* [Action item]: Show all lines from the data that include the word "Rượu".

[Extracted page text data]
------------------------------------------------------------

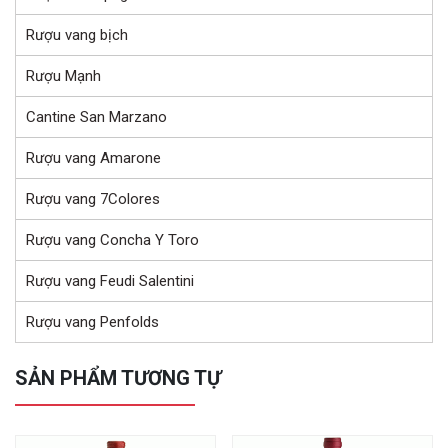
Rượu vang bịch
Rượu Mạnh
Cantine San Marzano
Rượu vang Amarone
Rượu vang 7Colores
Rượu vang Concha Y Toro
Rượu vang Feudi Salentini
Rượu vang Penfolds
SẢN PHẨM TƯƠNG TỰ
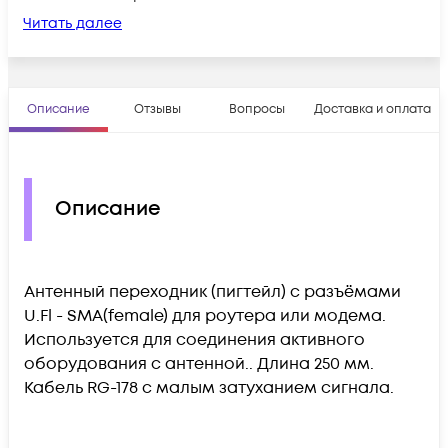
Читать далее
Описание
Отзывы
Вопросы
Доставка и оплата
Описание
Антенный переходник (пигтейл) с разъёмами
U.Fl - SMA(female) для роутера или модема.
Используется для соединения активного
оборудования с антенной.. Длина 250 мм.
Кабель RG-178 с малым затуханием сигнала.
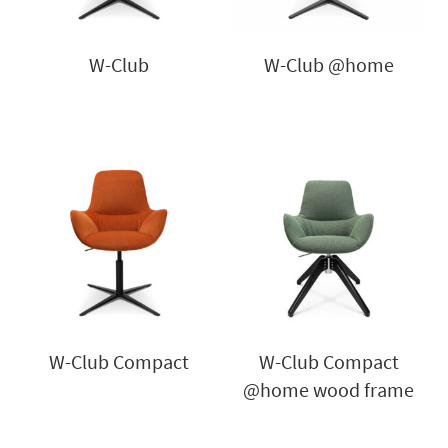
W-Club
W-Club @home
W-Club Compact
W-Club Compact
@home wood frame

------------------------------------------------------------

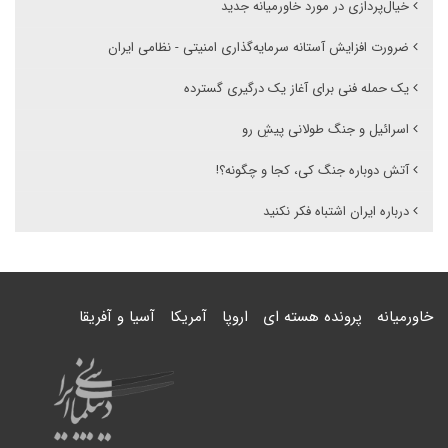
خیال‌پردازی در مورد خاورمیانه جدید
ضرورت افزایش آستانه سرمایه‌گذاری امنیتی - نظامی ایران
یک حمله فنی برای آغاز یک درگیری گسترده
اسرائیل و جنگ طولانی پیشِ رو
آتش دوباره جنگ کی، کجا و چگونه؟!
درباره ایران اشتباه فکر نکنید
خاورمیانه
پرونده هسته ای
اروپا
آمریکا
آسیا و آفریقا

------------------------------------------------------------

* [Exercise result]:
Rượu vang bịch
Rượu Mạnh
Rượu vang Amarone
Rượu vang 7Colores
Rượu vang Concha Y Toro
Rượu vang Feudi Salentini
Rượu vang Penfolds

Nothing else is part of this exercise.